Anonymous  Oct 02, 2013 
Safari Books Online 18
footnote

"(...) or via a piped open, which you’ll see in Chapter 14." correct version is: "(...) or via a piped open, which you’ll see in Chapter 16."

Grzegorz Szpetkowski  Jun 05, 2013 
PDF, ePub, Mobi, Safari Books Online Page 12
last paragraph

"PFE (Programmer's Favorite Editor)" should be "PFE (Programmer's File Editor)" http://www.lancs.ac.uk/staff/steveb/cpaap/pfe/

Tim Hofsommer  Apr 30, 2013 
Safari Books Online 149
second paragraph from the bottom of page

The text of the book says the following: <begin clip from book> For example, suppose you had some HTML-like text, and you want to remove all of the tags <BOLD> and </BOLD>, leaving their contents intact.
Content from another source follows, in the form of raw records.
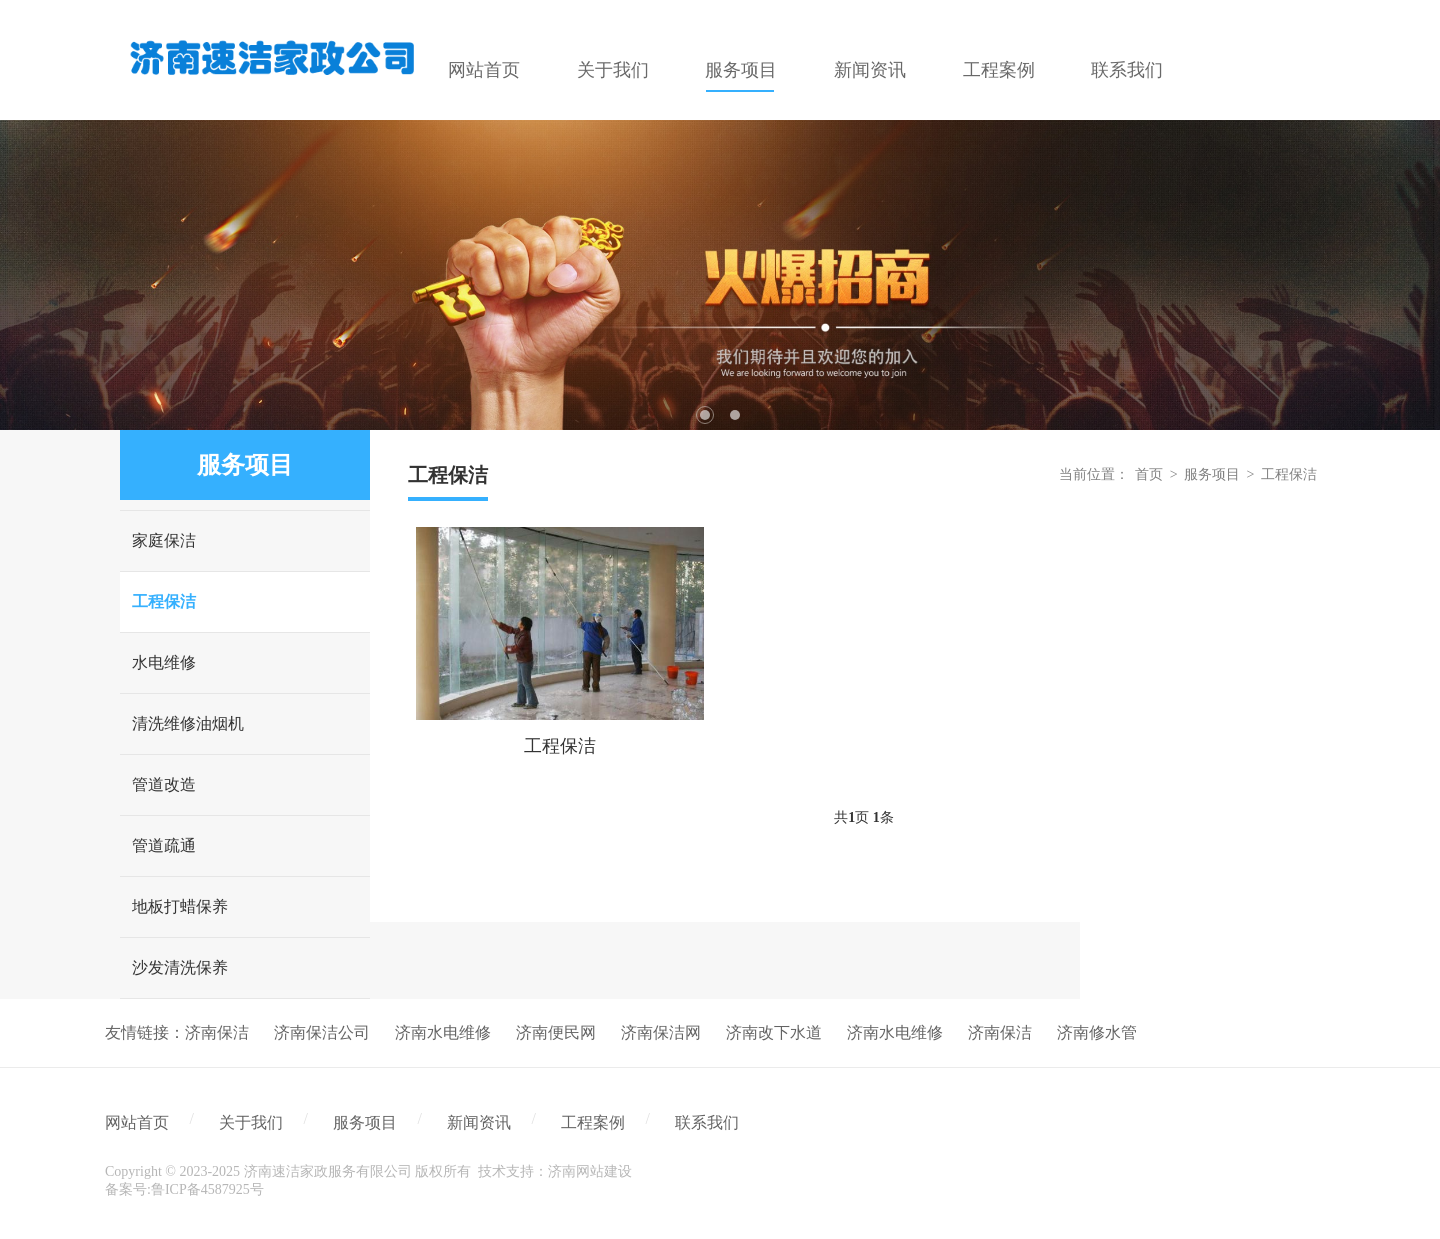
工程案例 (593, 1122)
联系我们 (707, 1122)
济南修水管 (1097, 1032)
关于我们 (251, 1122)
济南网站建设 (590, 1171)
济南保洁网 (661, 1032)
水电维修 (164, 662)
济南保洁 (217, 1032)
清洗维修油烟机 (188, 723)
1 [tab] (705, 415)
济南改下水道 (774, 1032)
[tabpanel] (720, 275)
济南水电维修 (443, 1032)
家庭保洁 (164, 540)
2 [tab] (735, 415)
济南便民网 (556, 1032)
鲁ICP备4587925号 (207, 1189)
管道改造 (164, 784)
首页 (1149, 474)
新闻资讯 (479, 1122)
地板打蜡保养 (180, 906)
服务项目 (1212, 474)
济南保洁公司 (322, 1032)
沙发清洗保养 (180, 967)
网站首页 (137, 1122)
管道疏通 (164, 845)
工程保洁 (164, 601)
Here's the text: I'm talking about the cartoon with Fred and <BOLD>Wilma</BOLD>! And here's a substitution to remove those tags. But what's wrong with it? s#(.*)#$1#g; <end clip from book> That pattern won't replace the BOLD tags. Given what is written further on to demonstrate a non-greedy asterisk quantifier: s#<BOLD>(.*?)</BOLD>#$1#g; I am guessing that the original pattern was meant to be the following which uses a greedy asterisk quantifier: s#<BOLD>(.*)</BOLD>#$1#g;

Anonymous  Apr 03, 2013 
Printed Page 185
6th paragraph and following code snippet

The text in paragraph 6 implies if and only if the environment variable 'VERBOSE' is set the code snippet below will print a message, but the code snippet assigns '1' if the environment variable is not set, which ends up evaluating to true and printing the message.

Anonymous  Mar 26, 2013 
PDF Page 351
1st code

foreach my $arg ( @ARGV ) { push @new_ARGV, decode $codeset, $_; } should be foreach my $arg ( @ARGV ) { push @new_ARGV, decode $codeset, $arg; } or foreach ( @ARGV ) { push @new_ARGV, decode $codeset, $_; }

Masayuki Kamimura  Mar 16, 2013 
PDF Page 335
2nd paragraph, 1st sentence

This is the sentence: "In Chapter 16, we mentioned the map and grep list-processing operators." Change "Chapter 16" to "Chapter 17".

André Philipp  Mar 04, 2013 
PDF Page 269
5th paragraph, 1st sentence

This is the sentence: "The pipe opens can also take more than three commands." Change "commands" to "arguments".

André Philipp  Mar 03, 2013 
PDF Page 317, 318
Chap 13 Ex 1,2,3

This is the code section: chomp(my $dir = <STDIN>); if ($dir =~ /\A\s*\Z/) { # A blank line Because there will never be a newline after the end-of-string anchor, change "\Z" to "\z": chomp(my $dir = <STDIN>); if ($dir =~ /\A\s*\z/) { # A blank line

André Philipp  Feb 20, 2013 
PDF Page 140
2nd paragraph

Change all instances of "\z" to "\Z".

André Philipp  Jan 31, 2013 
PDF Page 89
1st footnote

Change "zero or one arguments" to "zero or one argument".

André Philipp  Jan 21, 2013 
PDF Page 71
6th paragraph

This is the text: "you can't have two lexical variables with the same name declared in the same scope" When I test this, the code runs and I only get a warning that a "my" variable masks an earlier declaration in the same scope. Therefore isn't the above text incorrect?

André Philipp  Jan 18, 2013 
PDF Page 104
5th code example, 1st line

This is the line: print { $rock_fh }; # uses $_ by default According to the documentation, only a real filehandle like FH can be used alone to print the contents of $_. Using an indirect filehandle as seen in this example gives a syntax error.

André Philipp  Jan 13, 2013 
PDF Page 34
3rd code example

This is the code example: $code_point = ord( '&#1488;' ); If you look closely, the closing quote, the closing parenthesis, and the semicolon are of a different font than the beginning.

André Philipp  Jan 11, 2013 
Printed, PDF, ePub Page 132
Exercise 5

Text is "Make a program that prints each line that has a two of the same nonwhitespace characters next to each other." The "a" before "two" should be removed.